Aluminium is one of the most frequently machined materials in modern industry. It combines low weight with good strength and is highly suitable for CNC milling and CNC turning. For this reason, it is widely used in aerospace, automotive, electronics, medical applications and special-purpose equipment.

To fully leverage the potential of aluminium, it is crucial to select the right alloy, appropriate machining technology and optimal cutting parameters. Below we present best practices used at RIMET when machining aluminium components for customers in Poland and across the European Union.

Why is aluminium so popular?

1. Material characteristics

Aluminium is characterised by:

• low weight,
• good thermal conductivity,
• natural corrosion resistance,
• ease of machining and anodizing.

These features make it ideal for producing lightweight, visually appealing components that can withstand demanding environmental conditions.

2. Applications across different sectors

Aluminium machining is commonly used in:

• aerospace,
• automotive,
• electronics (heatsinks, housings),
• medical devices,
• automation and robotics.

Choosing the right aluminium alloy

Different alloys behave differently during machining. The most commonly used include:

6061 / 6082 – universal structural alloys
Easy to machine, corrosion-resistant and highly suitable for anodizing.

7075 – high-strength alloy
Used in aerospace and precision mechanics. It requires stable fixturing and tightly controlled process conditions.

2024 – excellent fatigue strength
Ideal for dynamically loaded components, but typically requires protective coatings.

At RIMET, we always select the alloy based on the real-life application, taking into account strength, cost and machining requirements.

Best practices for machining aluminium

Optimised cutting parameters

Aluminium allows for very high cutting speeds but requires stable conditions. Key rules include:

• using high cutting speeds,
• selecting feed rate carefully (too low increases friction and heat),
• separating roughing and finishing operations,
• protecting thin walls against deformation.

Tools dedicated to aluminium

The best results are achieved with tools that have:

• sharp cutting geometry,
• polished flutes for effective chip evacuation,
• 1–3-flute end mills for high-speed machining,
• turning inserts with positive rake angles.

Depending on the application, both uncoated tools and coatings dedicated to aluminium can be used.

Effective cooling and lubrication

Machining aluminium generates significant heat, so coolant has a strong impact on surface quality:

• clean, properly maintained coolant is essential,
• the flow and direction of coolant must be appropriate,
• overheating of thin-walled components should be avoided.

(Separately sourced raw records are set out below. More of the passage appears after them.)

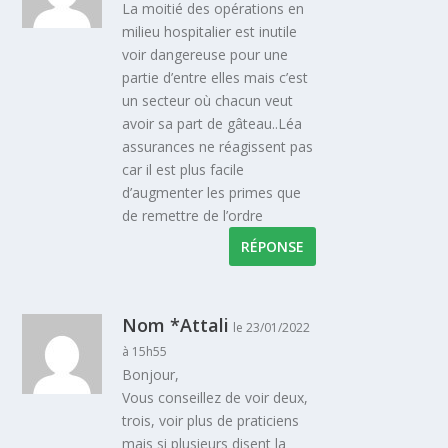
La moitié des opérations en
milieu hospitalier est inutile
voir dangereuse pour une
partie d’entre elles mais c’est
un secteur où chacun veut
avoir sa part de gâteau..Léa
assurances ne réagissent pas
car il est plus facile
d’augmenter les primes que
de remettre de l’ordre
RÉPONSE
Nom *Attali
le 23/01/2022
à 15h55
Bonjour,
Vous conseillez de voir deux,
trois, voir plus de praticiens
mais si plusieurs disent la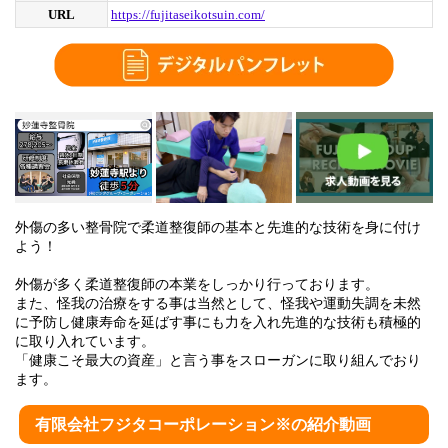
URL
https://fujitaseikotsuin.com/
外傷の多い整骨院で柔道整復師の基本と先進的な技術を身に付け
よう！
外傷が多く柔道整復師の本業をしっかり行っております。
また、怪我の治療をする事は当然として、怪我や運動失調を未然
に予防し健康寿命を延ばす事にも力を入れ先進的な技術も積極的
に取り入れています。
「健康こそ最大の資産」と言う事をスローガンに取り組んでおり
ます。
有限会社フジタコーポレーション※の紹介動画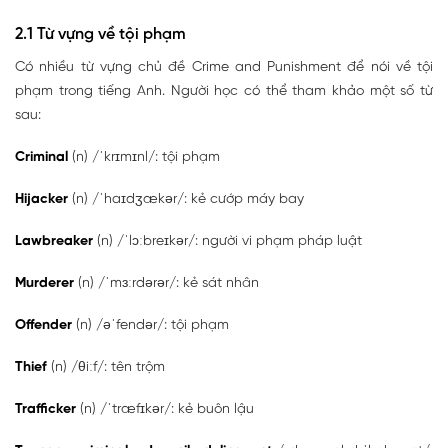
2.1 Từ vựng về tội phạm
Có nhiều từ vựng chủ đề Crime and Punishment để nói về tội
phạm trong tiếng Anh. Người học có thể tham khảo một số từ
sau:
Criminal
(n) /ˈkrɪmɪnl/: tội phạm
Hijacker
(n) /ˈhaɪdʒækər/: kẻ cướp máy bay
Lawbreaker
(n) /ˈlɔːbreɪkər/: người vi phạm pháp luật
Murderer
(n) /ˈmɜːrdərər/: kẻ sát nhân
Offender
(n) /əˈfendər/: tội phạm
Thief
(n) /θiːf/: tên trộm
Trafficker
(n) /ˈtræfɪkər/: kẻ buôn lậu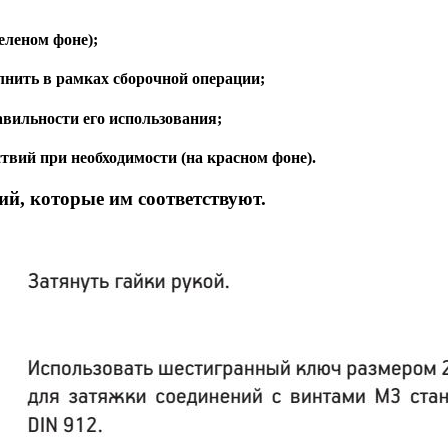
еленом фоне);
лнить в рамках сборочной операции;
авильности его использования;
вий при необходимости (на красном фоне).
й, которые им соответствуют.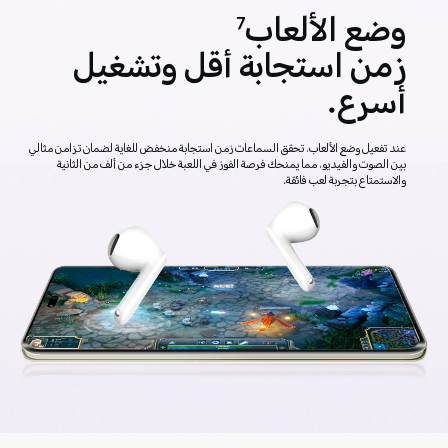
وضع الألعاب
7
زمن استجابة أقل وتشغيل
أسرع.
عند تفعيل وضع الألعاب، تحقق السماعات زمن استجابة منخفض للغاية لضمان تزامن مثالي
بين الصوت والفيديو، مما يمنحك فرصة الفوز في اللعبة خلال جزء من ألف من الثانية
والاستمتاع بتجربة لعب فائقة.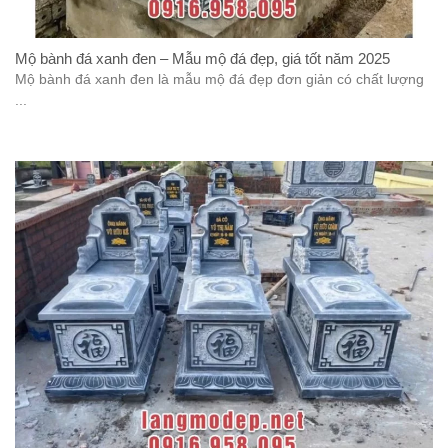
Mộ bành đá xanh đen – Mẫu mộ đá đẹp, giá tốt năm 2025
Mộ bành đá xanh đen là mẫu mộ đá đẹp đơn giản có chất lượng
...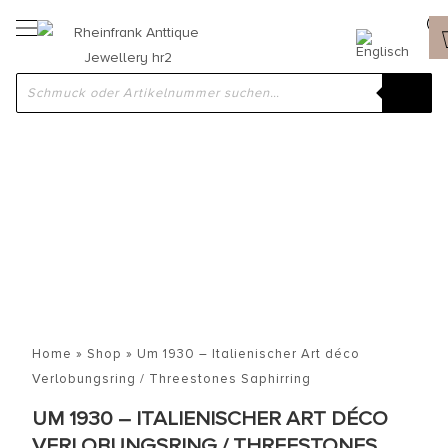
Home
»
Shop
»
Um 1930 – Italienischer Art déco
Verlobungsring / Threestones Saphirring
UM 1930 – ITALIENISCHER ART DÉCO
VERLOBUNGSRING / THREESTONES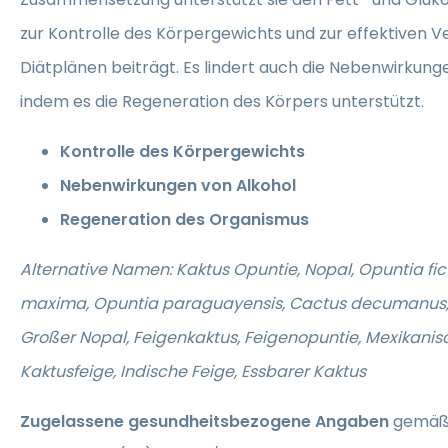
zur Kontrolle des Körpergewichts und zur effektiven 
Diätplänen beiträgt. Es lindert auch die Nebenwirkun
indem es die Regeneration des Körpers unterstützt.
Kontrolle des Körpergewichts
Nebenwirkungen von Alkohol
Regeneration des Organismus
Alternative Namen: Kaktus Opuntie, Nopal, Opuntia fi
maxima, Opuntia paraguayensis, Cactus decumanus,
Großer Nopal, Feigenkaktus, Feigenopuntie, Mexikanis
Kaktusfeige, Indische Feige, Essbarer Kaktus
Zugelassene gesundheitsbezogene Angaben
gemäß 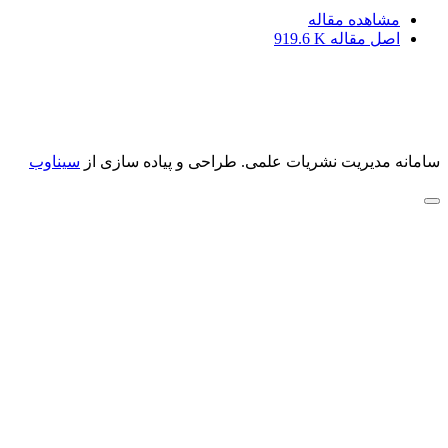
مشاهده مقاله
اصل مقاله
919.6 K
سامانه مدیریت نشریات علمی.
طراحی و پیاده سازی از
سیناوب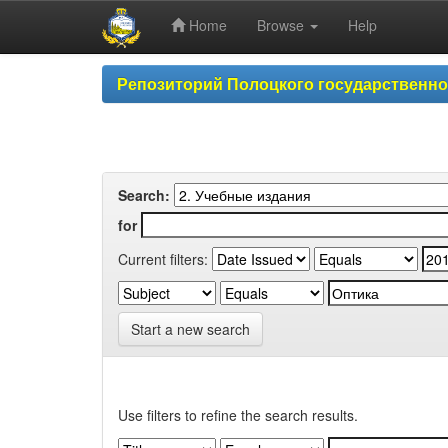
Home
Browse
Help
Skip
Репозиторий Полоцкого государственн
navigation
Search:
for
Current filters:
Start a new search
Use filters to refine the search results.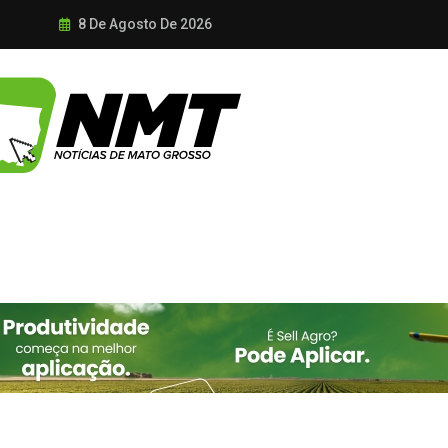
8 De Agosto De 2026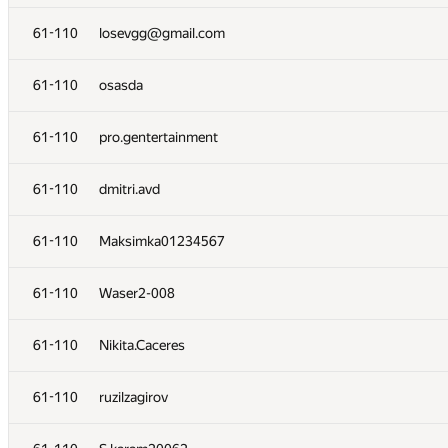
61-110
losevgg@gmail.com
61-110
osasda
61-110
pro.gentertainment
61-110
dmitri.avd
61-110
Maksimka01234567
№
Участник
61-110
Waser2-008
38-54
p.kovyrzin
61-110
Nikita.Caceres
38-54
Abdrakhman Ismail
61-110
ruzilzagirov
38-54
ioaneK1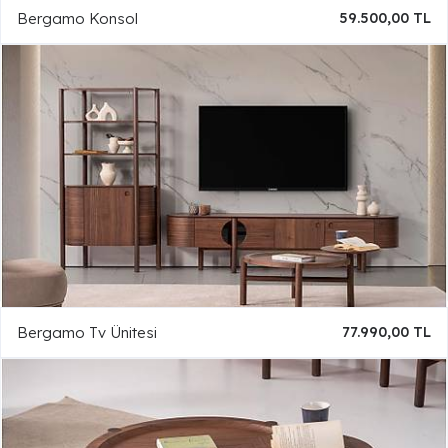
Bergamo Konsol
59.500,00 TL
Bergamo Tv Ünitesi
77.990,00 TL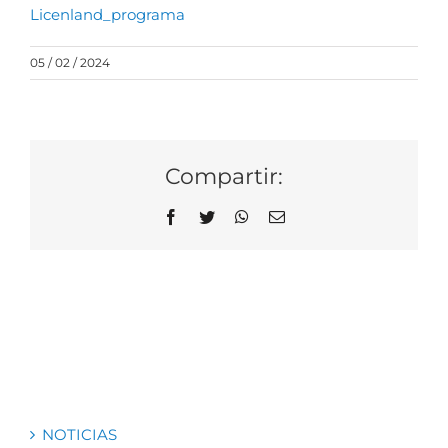
Licenland_programa
05 / 02 / 2024
Compartir:
Facebook
Twitter
WhatsApp
Correo
electrónico
NOTICIAS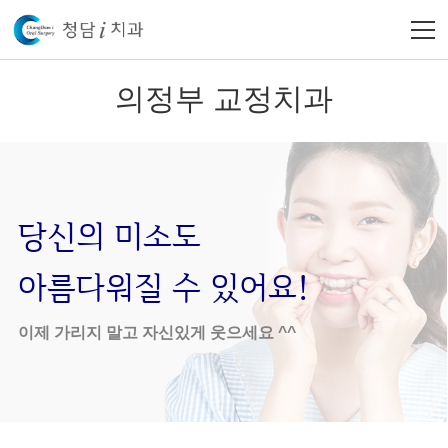
의정부 교정치과
당신의 미소도
아름다워질 수 있어요!
이제 가리지 말고 자신있게 웃으세요 ^^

How to avoid common problems in aluminium machining?

1. Preventing built-up edge and material adhesion

Aluminium can adhere to the cutting edge, resulting in poor surface finish and accelerated tool wear. To minimise this risk:

• use appropriate tool geometry,
• ensure effective chip evacuation,
• maintain sufficient coolant flow and pressure.

2. Deformation of thin-walled components

To reduce the risk of distortion, it is worth:

• reducing depth of cut,
• using multiple light finishing passes,
• planning the sequence of operations carefully,
• ensuring stable and rigid fixturing of the part.

The importance of surface finishing

Aluminium responds very well to various finishing processes, such as:

• anodizing,
• glass bead blasting,
• polishing,
• technical cleaning,
• laser marking.

These processes improve corrosion resistance, appearance and durability of the components.

Summary

The most important factors in aluminium machining are:

• selecting the right alloy,
• using proper tool geometry,
• stable cooling and chip evacuation,
• quality control at every stage,
• appropriate surface finishing.

RIMET provides a complete process: from CNC programming and machining, through measurement and quality documentation, all the way to final finishing of the parts. Thanks to this, our customers receive precise, repeatable components that are ready to use in the most demanding applications.